GEORGEVILLE, Que., Dec. 18--The lake is still free of ice, and the village bettors say that Georgeville will have another splashy blue Christmas.
The lake--called Lake Memphramagog, or "Beautiful Waters" in Abenaki Indian--runs from Newport, Vt. north 32 miles through Georgeville to Magog, Que. It probably provides the main booster to the village economy, during the fishing season, when most of Hartford, Albany, and New York itself seem to invade with their dollars, low-slung cars, and fancy spinning reels. But these gents have long since retired to their Budwieser and television, leaving the village in an indolent euphoria which, every winter, seems to convince the 100 permanent inhabitants that the country life, even considering all the rigours of Quebec snow and cold, is best.
In recent years, the more prosperous of the villagers have taken to Florida as a comfortable spot in which to hide out for a few weeks during February, but they never really feel right about leaving, and none admits that the harsh weather is really intolerable to him.
Georgeville is unique in southern Quebec because its inhabitants never see much of the French-speaking Canadians, who surround them on every side. Georgeville looks much like a Vermont village because its original settlers came from New England, bringing with them their traditions of conservatism, content with slow and steady progress, and scorn for over-indulgence. Their descendents generally have upheld these affections, leaning not toward Vermont, a scant ten or so miles across rocky, easy, moulded hills, but toward English-speaking Canada. In architecture, the village has preserved the colonial tradition introduced by its founder, Moses Copp, in 1797; in attitude, Georgeville looks to the slowly maturing Victorian values of rural Ontario, strong in its desire to develop a "Canadian culture," or way of looking at things, sentimental in its regard for the Commonwealth and Queen.
Our house, "Dun's Law" (which betrays the family's Highlands origin), will be warm enough during Christmas, despite certain draughty cracks between the kitchen part (about 130 years old) and the living room part (about 75 years old). Like most of the village houses, it has had additions, interpolations and subtractions through the years, and like many of the dwellings, it once served as a boarding house itself. Oil furnaces have made the constant struggle to keep warm only a memory, though most housewives insist that their kitchens have at least a token woodstove for toast and rice-pudding making.
Neighbors around were faced with a serious crisis last summer when the village's major employer, a contractor who built summer homes and did repairs for city people both up and down the lake, decided to retire. He had employed seven or eight men, each with large families and homes to support. Some have found work by dividing up the business which the contractor once co-ordinated, and some have gone to Magog, ten miles to the north, to seek jobs at the textile mill there. One or two are uncertain of the future, and there has been some talk of moving away.

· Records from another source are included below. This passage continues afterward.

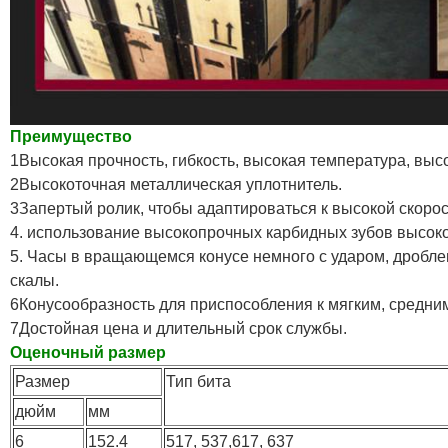
Преимущество
1Высокая прочность, гибкость, высокая температура, выс
2Высокоточная металлическая уплотнитель.
3Запертый ролик, чтобы адаптироваться к высокой скорос
4. использование высокопрочных карбидных зубов высоко
5. Часы в вращающемся конусе немного с ударом, дробле
скалы.
6Конусообразность для приспособления к мягким, средни
7Достойная цена и длительный срок службы.
Оценочный размер
Размер
Тип бита
дюйм
мм
6
152.4
517, 537,617, 637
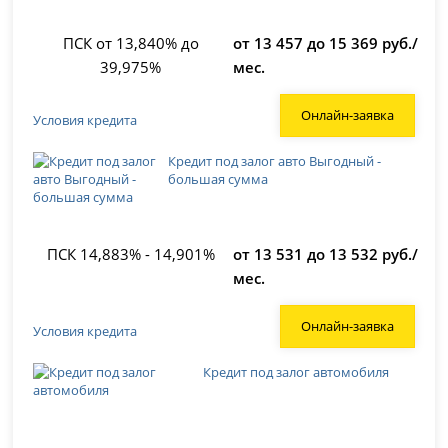
ПСК от 13,840% до
от 13 457 до 15 369 руб./
39,975%
мес.
Онлайн-заявка
Условия кредита
Кредит под залог авто Выгодный -
большая сумма
ПСК 14,883% - 14,901%
от 13 531 до 13 532 руб./
мес.
Онлайн-заявка
Условия кредита
Кредит под залог автомобиля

One of the men, who lives next door to "Dun's Law," has a remarkable family, headed by his wife, a gay, knowing, articulate lady who, through her radio and the books people bring her, keeps quite abreast of what's happening outside--in Montreal, New York and Cambridge. Though she has stopped writing for the Stanstead Journal, the county's weekly newspaper, she has completed a lyric poem and is blocking out in her mind a kindly and truthful book about the village, The Devil is in Us All! Considering the best-selling success of a recent, sensationalistic attempt by a young American marm, it would probably enjoy acclaim. When she isn't baking do-nuts or rolls for the rest of the village, she reads such writers as Dylan Thomas, Saroyan or Maugham, and is willing to take on all comers concerning their relative merits.
One of her favorite pastimes is verbal fencing with the village postmaster and storekeeper, a quick wit and warm-souled man who longs during baking July noons for crisp October dawns at the remote Lake St. John, where he makes his annual duck-hunting excursion. His work seems like play to most people because he has a good time with almost everyone, gently ribbing arrogant, hurried visitors, facetiously stalling intent and flashy wholesalers' "drummers." His laugh sounds more like a caw of a crow than anything else, and there's usually something--whether it's the Red Sox, the "Com'unists," or lazy college students--to caw about around the store.
Snugly sheltered by steep hills on three sides and the lake on the fourth, Georgeville looks to the future casually and without excitement. Much of the village youth seems to be leaving, jobs are scarce, and the rocky, wooded land is producing just about the same meagre wealth as it always has. The outlook seems now just about the same as it was in 1941, when some city folk bought "Dun's Law" for $1,100. They're not city folk, really, anymore, and prices have risen some, but all else seems just about the same.